Message  Invité le Lun 30 Jan 2012 - 15:43

LA RENCONTRE AVEC LES DISCIPLES
(Maria Valtorta, tome 4, chapitre 139, pages 339/356)


Jésus se trouve dans les plaines de Corozaïn, le long de la vallée du haut Jourdain, entre le lac de Génésareth et le lac de Méron. Une campagne pleine de vignobles où déjà commencent les vendanges. Il doit y être depuis déjà quelques jours parce que, ce matin, sont avec Lui les disciples qui étaient à Sicaminon et parmi eux, de nouveau Etienne et Hermas. Isaac s'excuse de n'avoir pu être là plus tôt, c'est que, dit-il, il se demandait s'il était bien d'amener ou non avec lui les nouveaux venus et ces réflexions l'avaient retardé.

«Mais» dit-il encore
»«j'ai pensé que le chemin du Ciel est ouvert à tous ceux de bonne volonté et il me semble que ceux-ci sont tels, bien que disciples de Gamaliel»

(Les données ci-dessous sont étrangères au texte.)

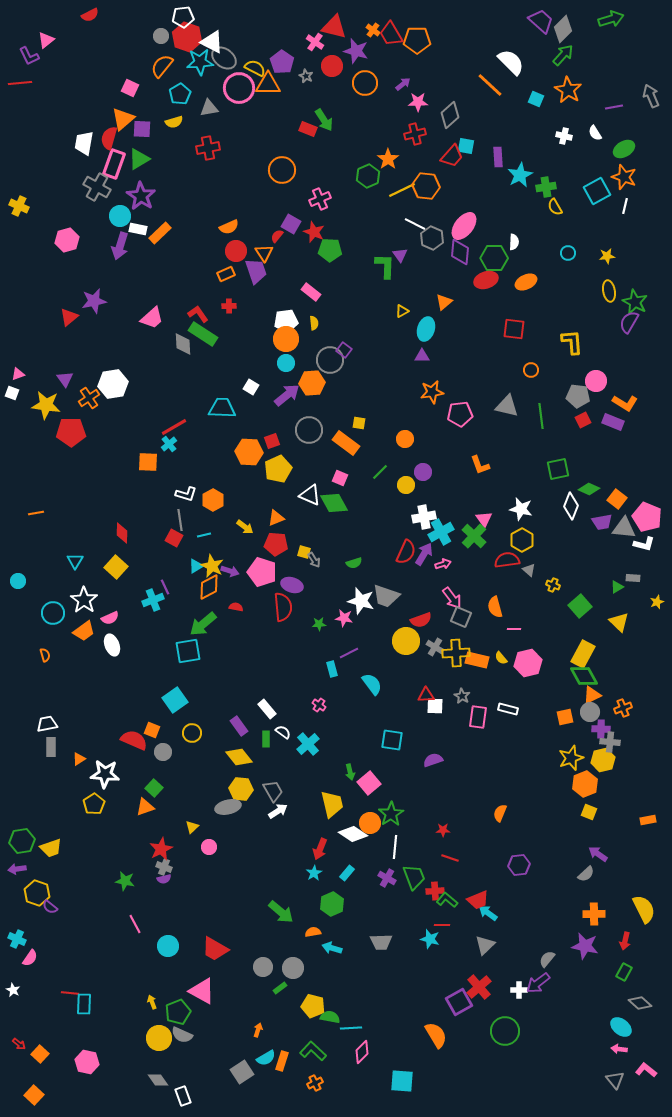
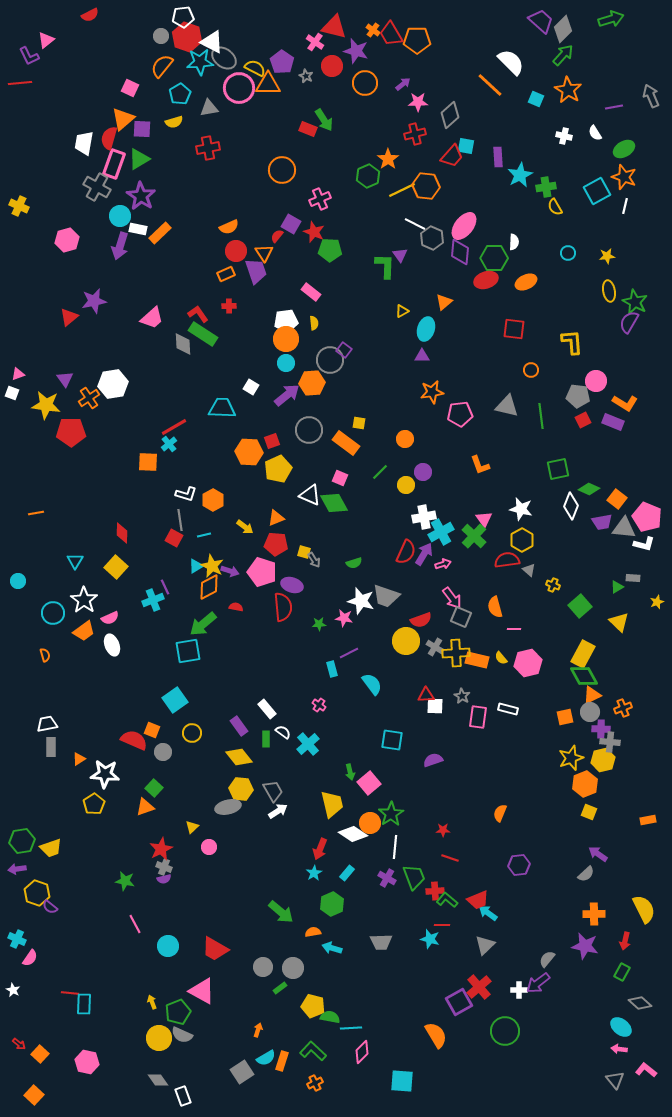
green rectangle at (624, 972): moved 2 px left
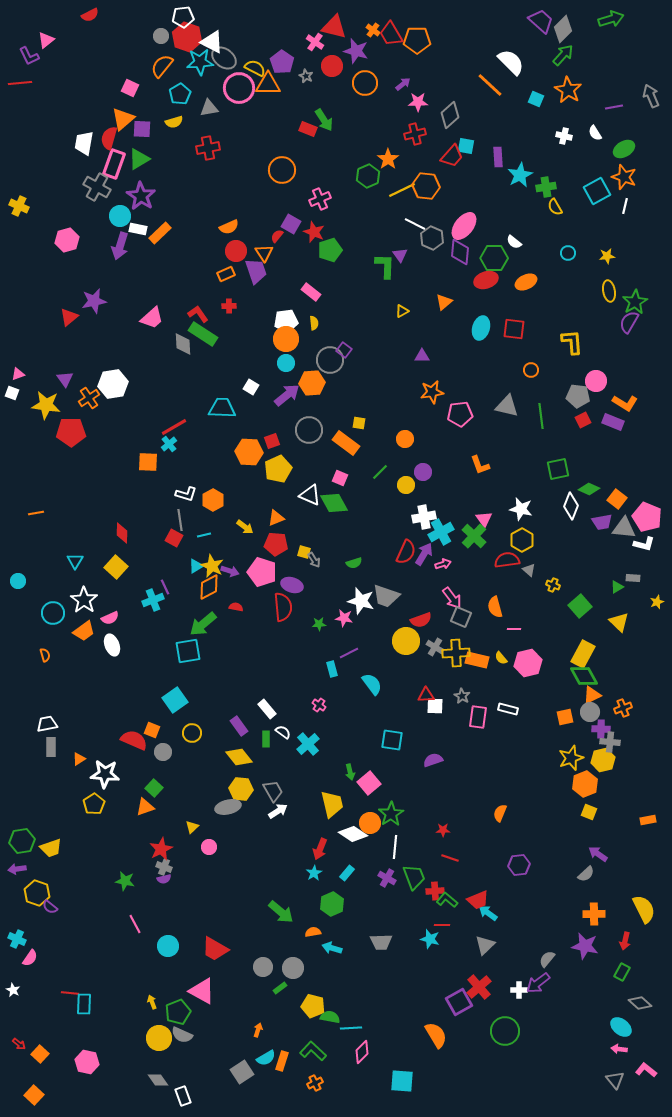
white semicircle at (514, 242): rotated 126 degrees clockwise
green pentagon at (330, 250): rotated 20 degrees counterclockwise
green star at (635, 302): rotated 15 degrees clockwise
cyan ellipse at (426, 329): moved 55 px right, 1 px up
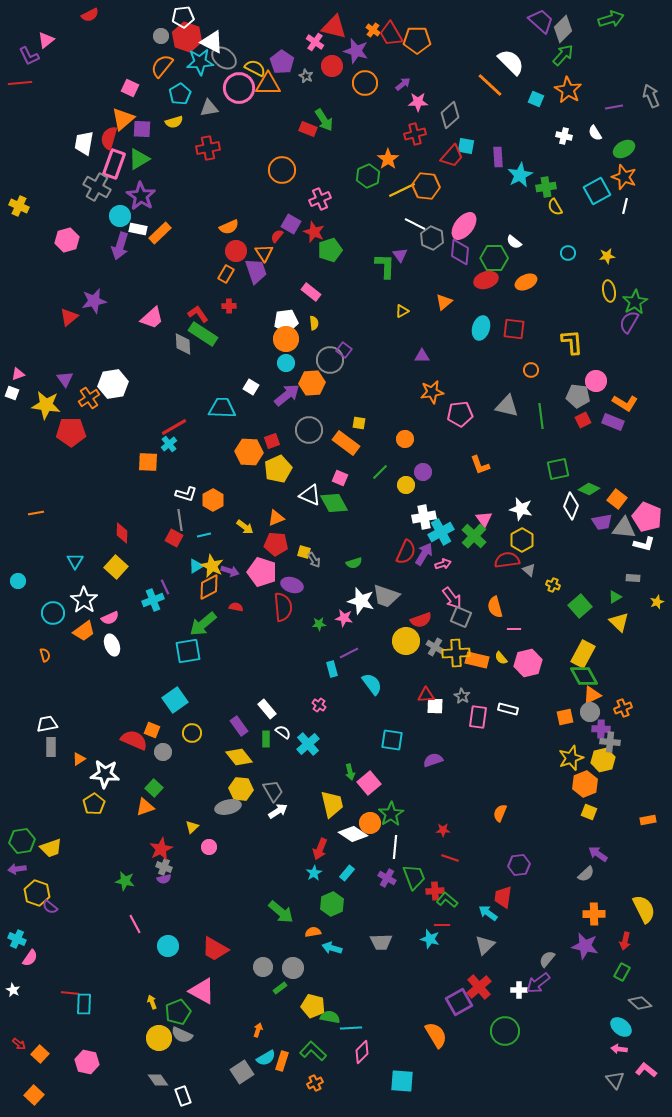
orange rectangle at (226, 274): rotated 36 degrees counterclockwise
green triangle at (617, 587): moved 2 px left, 10 px down
red trapezoid at (478, 900): moved 25 px right, 3 px up; rotated 120 degrees clockwise
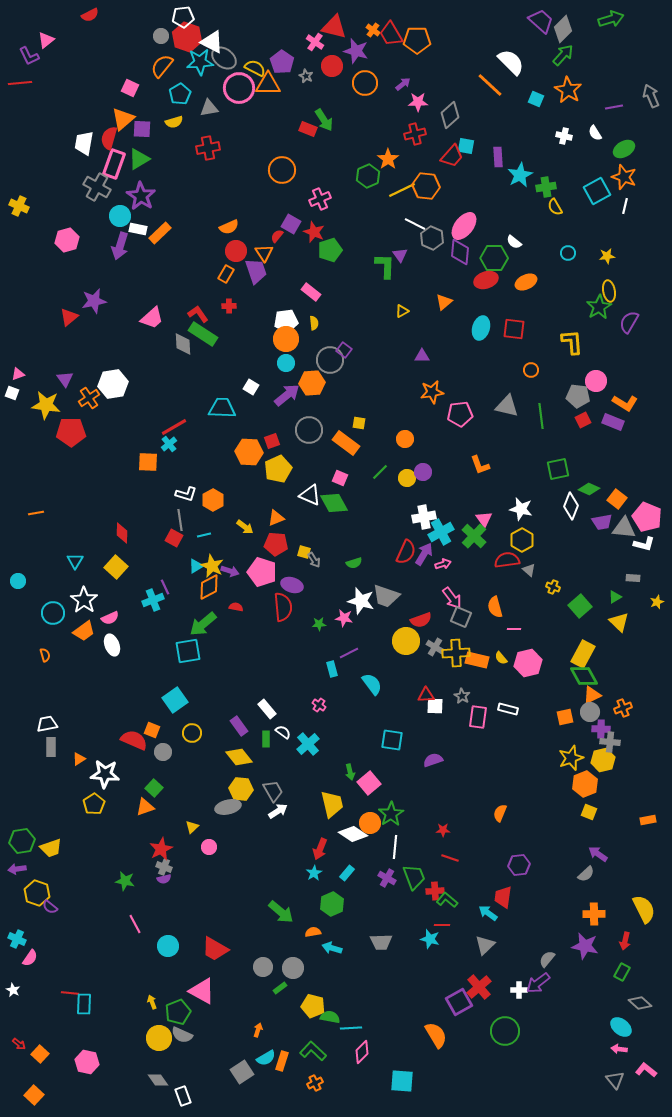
green star at (635, 302): moved 36 px left, 5 px down
yellow circle at (406, 485): moved 1 px right, 7 px up
yellow cross at (553, 585): moved 2 px down
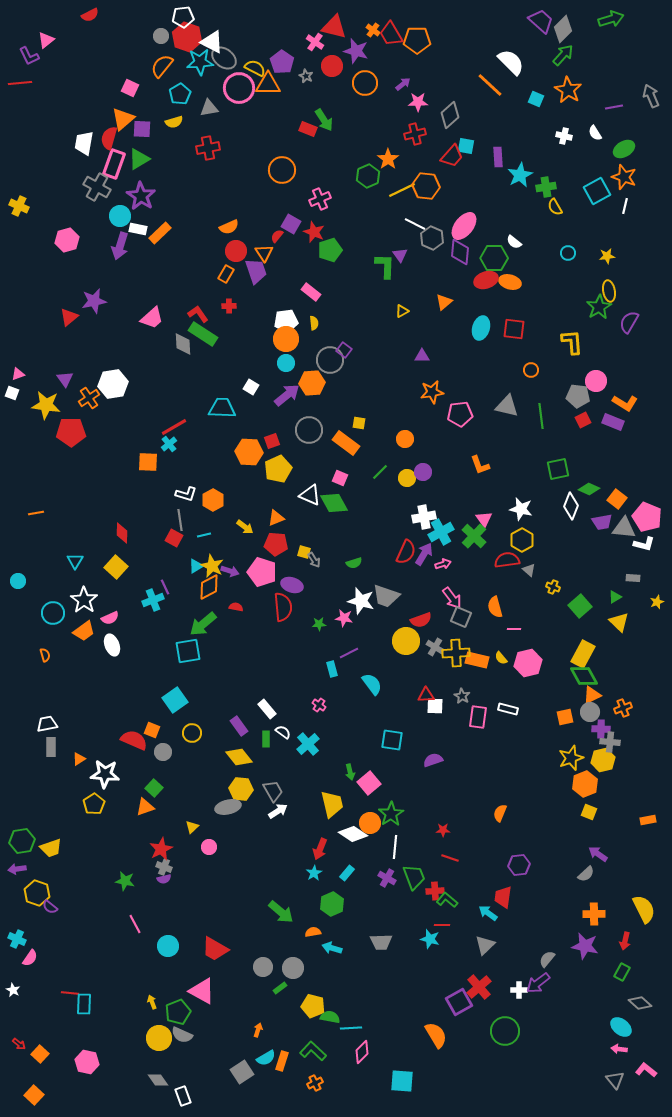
orange ellipse at (526, 282): moved 16 px left; rotated 40 degrees clockwise
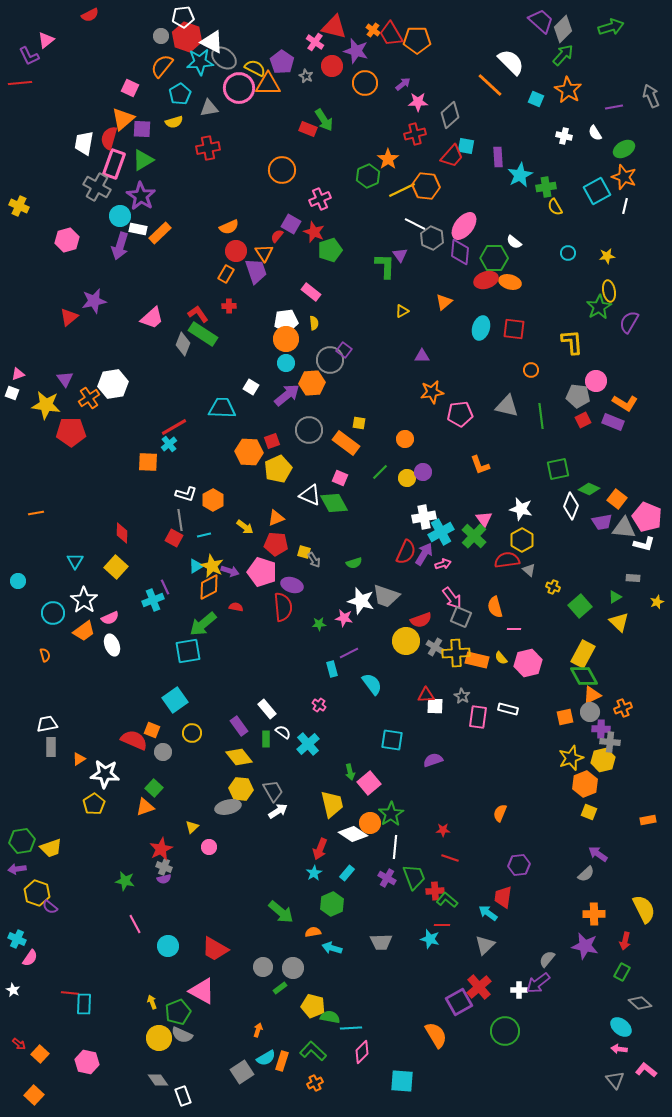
green arrow at (611, 19): moved 8 px down
green triangle at (139, 159): moved 4 px right, 1 px down
gray diamond at (183, 344): rotated 25 degrees clockwise
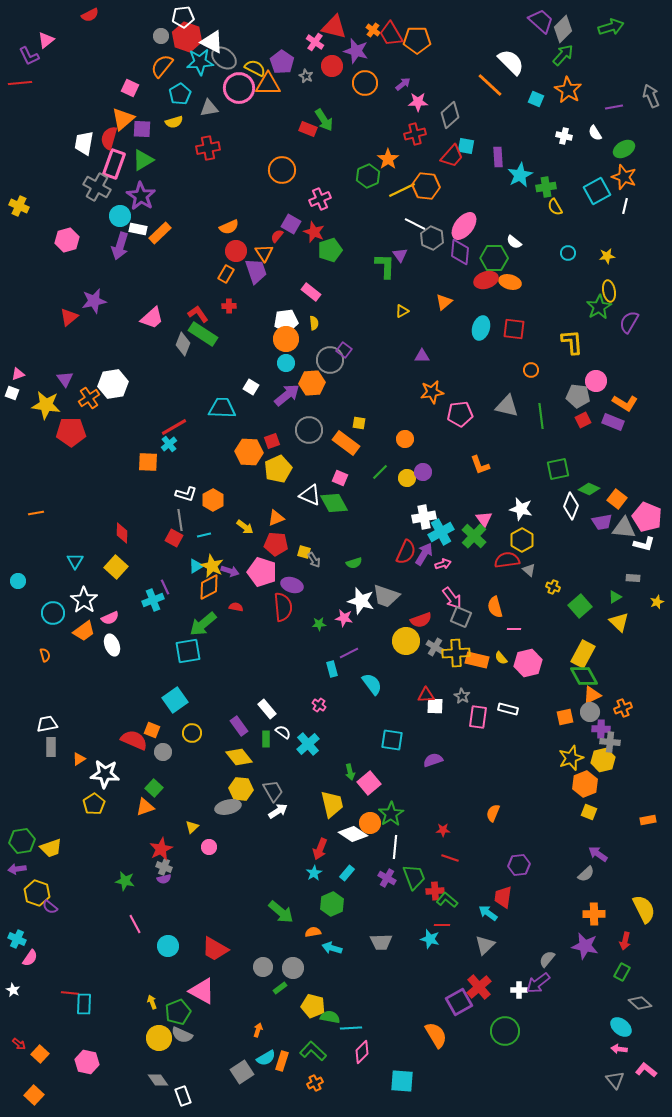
orange semicircle at (500, 813): moved 7 px left
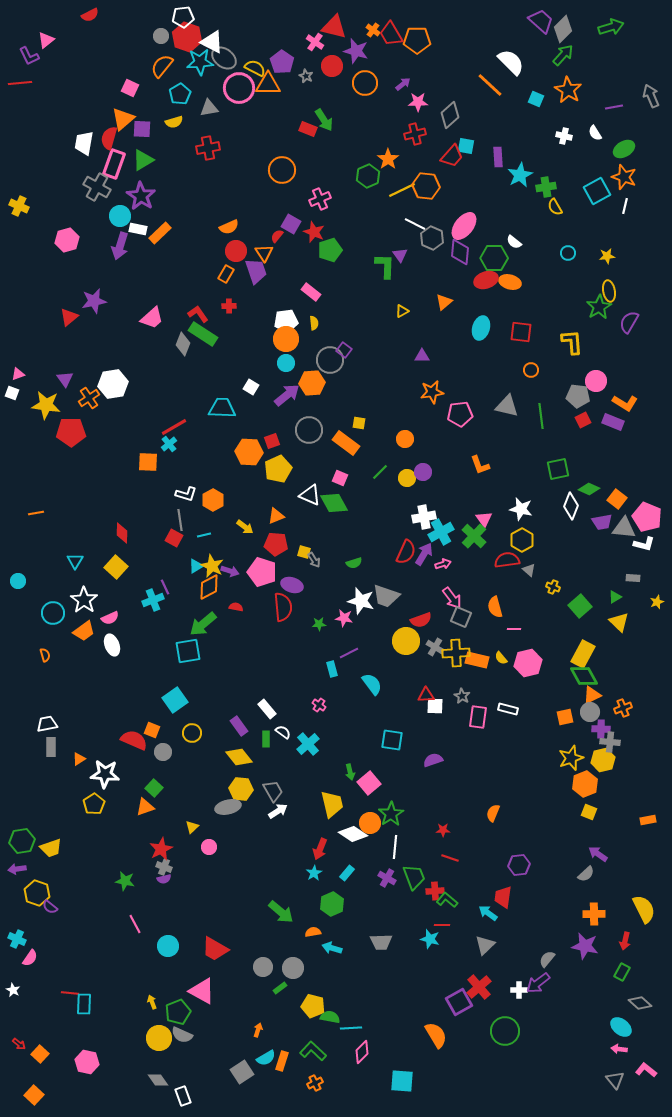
red square at (514, 329): moved 7 px right, 3 px down
orange triangle at (276, 518): moved 2 px up
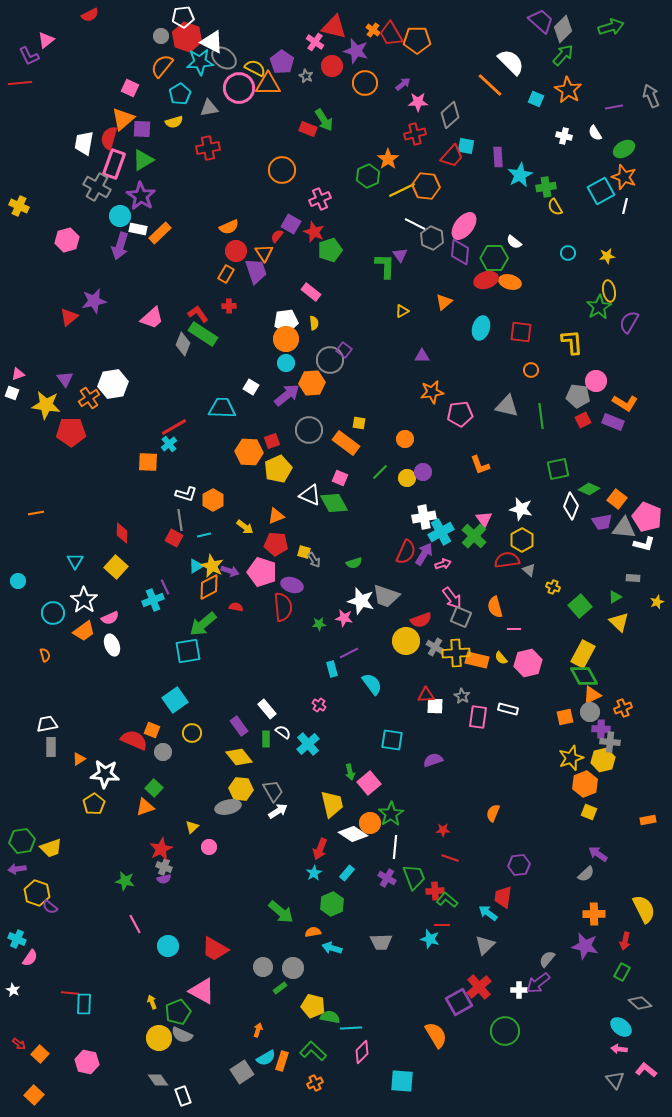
cyan square at (597, 191): moved 4 px right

«Tu as bien dit et bien fait. Amène-les-moi ici.»
Isaac s'en va et revient avec les deux.
«La paix à vous. Est-ce que la parole des apôtres vous a semblé si vraie que vous voulez vous y unir ?»

«Oui, et la tienne davantage. Ne nous repousse pas, Maître.»

«Pourquoi le devrais-je ?»
«Parce que nous appartenons à Gamaliel.»
«Et avec cela ? Moi, j'honore le grand Gamaliel et je le voudrais avec Moi car il est digne d'y être. Il ne lui manque que cela pour faire de sa sagesse une perfection. Que vous a-t-il dit quand vous l'avez quitté ? Parce que, certainement, vous l'avez salué.»

«Oui. Il nous a dit :
Les apôtres qui, curieux se serrent autour de Jésus, se regardent l'un l'autre et se demandent à voix basse : « Qu'est-ce qu'il a voulu dire ? Que veut-il ? Oublier pour se souvenir ?»
"Heureux êtes-vous de pouvoir croire. Priez pour que moi j'oublie pour pouvoir me souvenir".»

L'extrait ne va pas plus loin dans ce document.